• _Data listing_:
━━━━━━

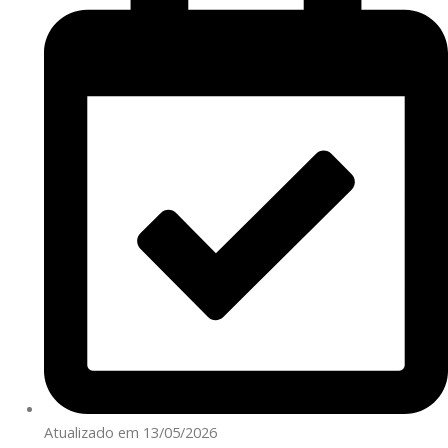
Atualizado em 13/05/2026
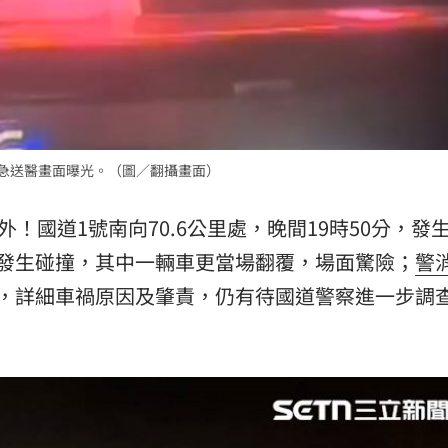
熱潮
10:00
15
緊急送醫畫面曝光。（圖／翻攝畫面）
外！國道1號南向70.6公里處，晚間19時50分，發
車發生碰撞，其中一輛車更當場翻覆，場面驚險；
警
治，詳細車禍原因及肇責，仍有待國道警察進一步調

━━━━━━

• _Task item_: The data must be printed exactly, image-free.

• _Answer space_:
Atualizado em 13/05/2026
熱潮
10:00
15
緊急送醫畫面曝光。（圖／翻攝畫面）
外！國道1號南向70.6公里處，晚間19時50分，發
車發生碰撞，其中一輛車更當場翻覆，場面驚險；
警
治，詳細車禍原因及肇責，仍有待國道警察進一步調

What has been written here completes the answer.